Dumbbell don’ts

Dumbbells, along with other external resistance equipment, fulfill an important role in fitness. We utilize dumbbells for a variety of exercises and training modalities to increase our muscular strength and endurance throughout the body. However, there are times when dumbbells are not appropriate either for safety or effectiveness (or both) reasons and this week, those “don’ts” will be featured to enable you to make wise choices about dumbbell use. As always, prior to beginning any exercise program, please consult your physician.

There is little benefit and plenty of risk involved in walking/running/cycling with dumbbells in your hands. When performing walking/running/cycling activities, the purpose is generally to improve cardiorespiratory fitness and utilize the entire body through a full, complete range of motion. When adding a “weapon” in your hands, users tend to limit their ranges of motion to prevent discomfort and lack of control from occurring at the shoulder/elbow/wrist joints which diminishes the effect of the activity considerably by disrupting the motor pattern and range of motion. Due to the potential for injury, leave the dumbbells in the weight room and properly perform a walking/running/cycling stride/revolution with the lower body and arm swing during walking/running. Does added weight increase your caloric expenditure? Possibly, however, if you would like to add more weight to your walk/run/cycle, consider wearing a weighted vest. Although, do so by adding small incremental weight increases to enable the body to manage the added load safely. If expending more calories is your goal, increase the incline or add high intensity intervals into the program which work very well to increase intensity levels and thereby caloric expenditure.

Place ankle weights on your ankles when walking/running/cycling. This places unnecessary strain, potentially leading to serious injury, on the lumbar spine, hip/knee/ankle joints which are already under considerable stress from the activity (i.e. risk/benefits analysis).

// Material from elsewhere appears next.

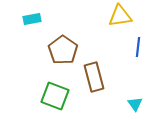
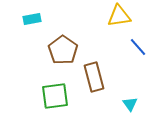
yellow triangle: moved 1 px left
blue line: rotated 48 degrees counterclockwise
green square: rotated 28 degrees counterclockwise
cyan triangle: moved 5 px left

Utilize dumbbells or other external resistance when participating in indoor group cycling classes. The primary purpose of indoor group cycling is to simulate an outdoor cycling experience and to improve your cardiorespiratory fitness level. Consequently, you need every physical tool in your fitness tool box to focus upon safe/effective cycling biomechanics without the distraction or ineffectiveness of utilizing external resistance equipment. And, most indoor group cycling programs that do promote and use external resistance while on the bike, use light resistance and high repetitions which does not effectively or safely improve muscular strength and endurance. Rather than create an ineffective and possibly unsafe multitasking scenario on the indoor cycle, instead consider attending cycling class formats that include weight training circuits/intervals off the bike.

Utilizing dumbbells when you are on any piece of cardiovascular training equipment. This is just unsafe. If the treadmill is moving and you cannot use your hands in the event of a stability issue, you are toast.

Unless and until you have mastered the fundamental movement pattern of any exercise without dumbbells, it is not time to add dumbbells to the mix. Master the movement pattern, then progressively increase the intensity by adding dumbbells incrementally. Each time you increase the dumbbell weight increment, make certain you have mastered the movement pattern with that current dumbbell load before you add any further load.